----- SOURCE DATA

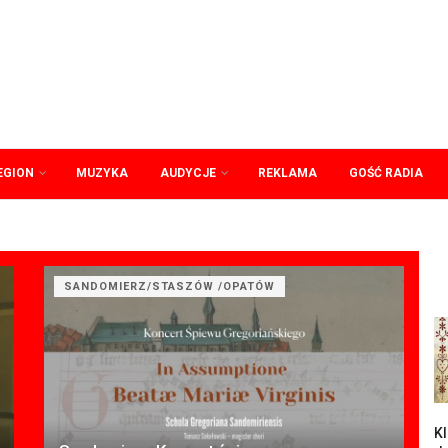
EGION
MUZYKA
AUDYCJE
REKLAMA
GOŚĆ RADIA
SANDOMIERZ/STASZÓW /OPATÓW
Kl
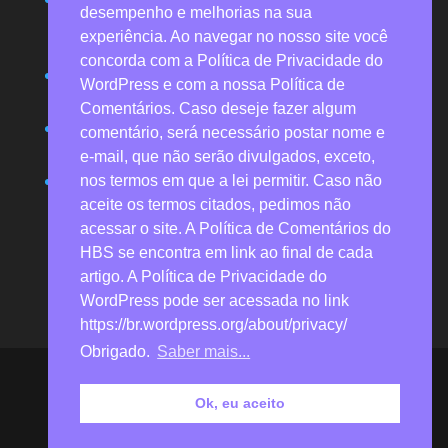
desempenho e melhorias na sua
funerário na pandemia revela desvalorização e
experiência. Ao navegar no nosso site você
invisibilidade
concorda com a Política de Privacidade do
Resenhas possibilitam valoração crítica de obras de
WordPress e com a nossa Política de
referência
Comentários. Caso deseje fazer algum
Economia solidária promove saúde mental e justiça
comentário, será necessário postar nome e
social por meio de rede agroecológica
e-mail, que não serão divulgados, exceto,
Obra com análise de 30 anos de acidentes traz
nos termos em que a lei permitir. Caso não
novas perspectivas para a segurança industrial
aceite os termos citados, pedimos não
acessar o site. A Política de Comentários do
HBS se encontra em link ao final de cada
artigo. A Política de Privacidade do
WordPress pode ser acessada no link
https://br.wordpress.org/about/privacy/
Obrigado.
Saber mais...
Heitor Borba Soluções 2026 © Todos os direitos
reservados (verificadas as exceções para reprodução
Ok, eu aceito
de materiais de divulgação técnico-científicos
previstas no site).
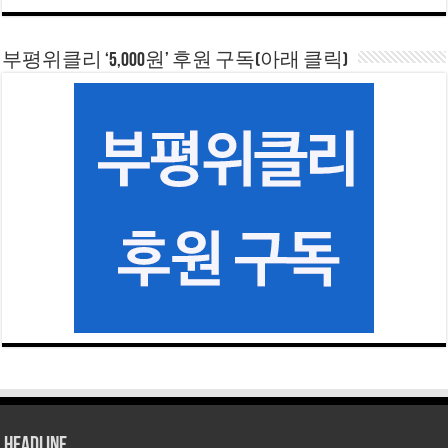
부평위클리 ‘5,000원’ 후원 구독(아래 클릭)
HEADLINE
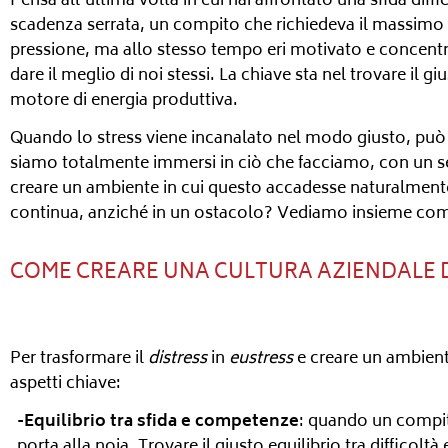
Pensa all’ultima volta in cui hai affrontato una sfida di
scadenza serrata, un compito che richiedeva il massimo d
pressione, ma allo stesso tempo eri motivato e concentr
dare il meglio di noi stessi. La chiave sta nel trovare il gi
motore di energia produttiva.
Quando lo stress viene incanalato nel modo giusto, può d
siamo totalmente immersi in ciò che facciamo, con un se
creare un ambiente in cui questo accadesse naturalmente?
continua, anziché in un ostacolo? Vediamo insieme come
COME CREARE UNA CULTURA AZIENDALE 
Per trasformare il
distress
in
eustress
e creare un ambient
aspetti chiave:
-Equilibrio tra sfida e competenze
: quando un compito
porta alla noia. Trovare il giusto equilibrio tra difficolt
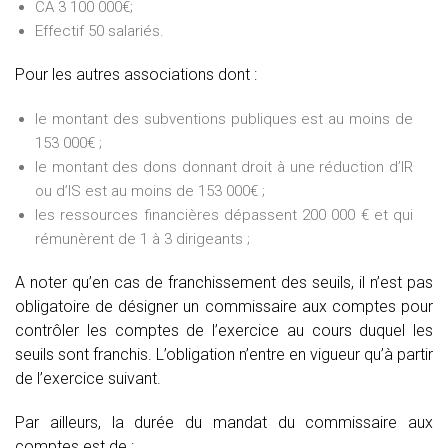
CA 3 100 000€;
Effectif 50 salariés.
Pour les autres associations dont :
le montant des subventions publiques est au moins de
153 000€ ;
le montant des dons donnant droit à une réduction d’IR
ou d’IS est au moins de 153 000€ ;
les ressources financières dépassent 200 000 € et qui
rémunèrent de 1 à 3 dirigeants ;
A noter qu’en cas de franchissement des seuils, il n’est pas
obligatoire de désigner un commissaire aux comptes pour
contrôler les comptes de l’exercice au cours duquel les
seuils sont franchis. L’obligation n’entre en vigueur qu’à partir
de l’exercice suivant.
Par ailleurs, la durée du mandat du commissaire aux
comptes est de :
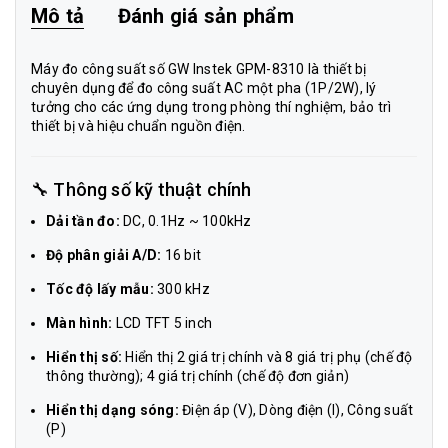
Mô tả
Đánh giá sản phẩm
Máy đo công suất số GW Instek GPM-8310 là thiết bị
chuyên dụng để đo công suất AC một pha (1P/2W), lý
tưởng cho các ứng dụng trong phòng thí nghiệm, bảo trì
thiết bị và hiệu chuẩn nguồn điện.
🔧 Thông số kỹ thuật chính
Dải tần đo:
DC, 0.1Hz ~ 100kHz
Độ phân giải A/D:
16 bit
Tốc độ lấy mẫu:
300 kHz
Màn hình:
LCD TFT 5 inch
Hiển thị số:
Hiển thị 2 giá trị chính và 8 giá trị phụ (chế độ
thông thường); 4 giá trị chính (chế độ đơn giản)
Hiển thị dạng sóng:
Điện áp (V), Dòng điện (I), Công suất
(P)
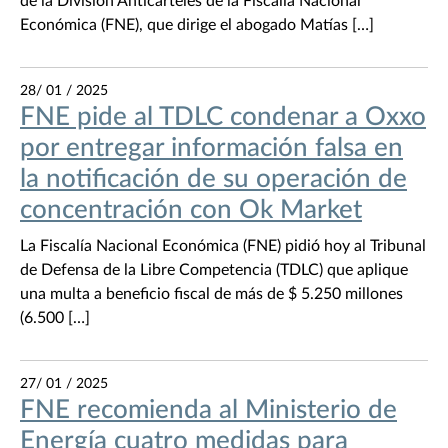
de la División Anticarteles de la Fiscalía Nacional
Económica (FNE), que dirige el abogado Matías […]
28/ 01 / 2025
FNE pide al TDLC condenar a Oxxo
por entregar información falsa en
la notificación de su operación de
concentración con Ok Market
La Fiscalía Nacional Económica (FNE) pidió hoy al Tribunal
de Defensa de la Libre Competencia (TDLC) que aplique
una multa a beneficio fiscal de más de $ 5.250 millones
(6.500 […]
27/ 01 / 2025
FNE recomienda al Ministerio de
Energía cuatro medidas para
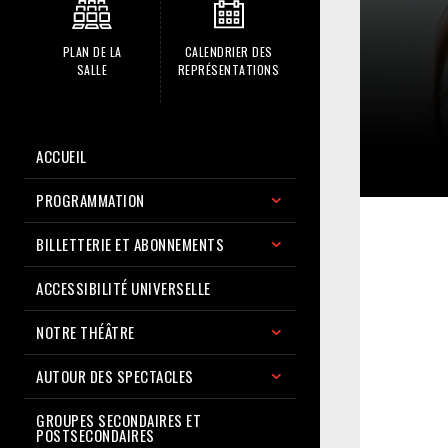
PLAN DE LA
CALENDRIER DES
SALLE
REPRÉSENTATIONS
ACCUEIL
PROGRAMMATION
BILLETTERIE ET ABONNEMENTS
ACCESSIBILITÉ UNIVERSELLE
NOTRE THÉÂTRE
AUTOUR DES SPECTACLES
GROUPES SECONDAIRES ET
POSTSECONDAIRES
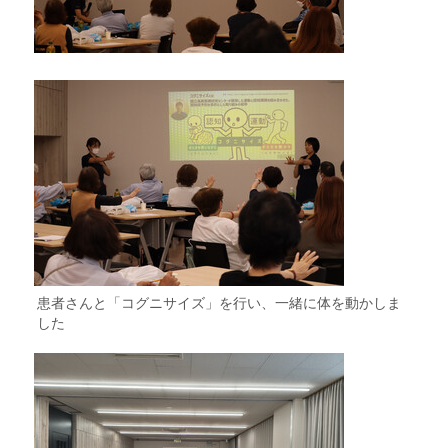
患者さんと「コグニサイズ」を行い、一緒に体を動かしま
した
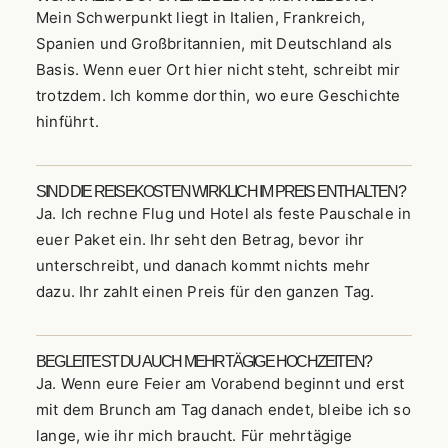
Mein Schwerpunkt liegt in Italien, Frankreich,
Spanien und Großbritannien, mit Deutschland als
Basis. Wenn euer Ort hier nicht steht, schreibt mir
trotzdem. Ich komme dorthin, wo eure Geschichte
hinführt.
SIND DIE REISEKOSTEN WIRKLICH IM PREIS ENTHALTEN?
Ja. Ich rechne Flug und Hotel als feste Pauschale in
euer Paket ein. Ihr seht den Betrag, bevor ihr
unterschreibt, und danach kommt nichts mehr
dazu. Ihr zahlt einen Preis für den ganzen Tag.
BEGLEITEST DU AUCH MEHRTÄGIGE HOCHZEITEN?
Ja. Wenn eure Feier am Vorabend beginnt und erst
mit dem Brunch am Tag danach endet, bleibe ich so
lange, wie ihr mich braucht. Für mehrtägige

----------

In the records above, take every line from the opening one through the line with "acessar o site. A Política de Comentários do" and repeat it exactly; pictures are not part of the copy.

EGION
MUZYKA
AUDYCJE
REKLAMA
GOŚĆ RADIA
SANDOMIERZ/STASZÓW /OPATÓW
Kl
desempenho e melhorias na sua
funerário na pandemia revela desvalorização e
experiência. Ao navegar no nosso site você
invisibilidade
concorda com a Política de Privacidade do
Resenhas possibilitam valoração crítica de obras de
WordPress e com a nossa Política de
referência
Comentários. Caso deseje fazer algum
Economia solidária promove saúde mental e justiça
comentário, será necessário postar nome e
social por meio de rede agroecológica
e-mail, que não serão divulgados, exceto,
Obra com análise de 30 anos de acidentes traz
nos termos em que a lei permitir. Caso não
novas perspectivas para a segurança industrial
aceite os termos citados, pedimos não
acessar o site. A Política de Comentários do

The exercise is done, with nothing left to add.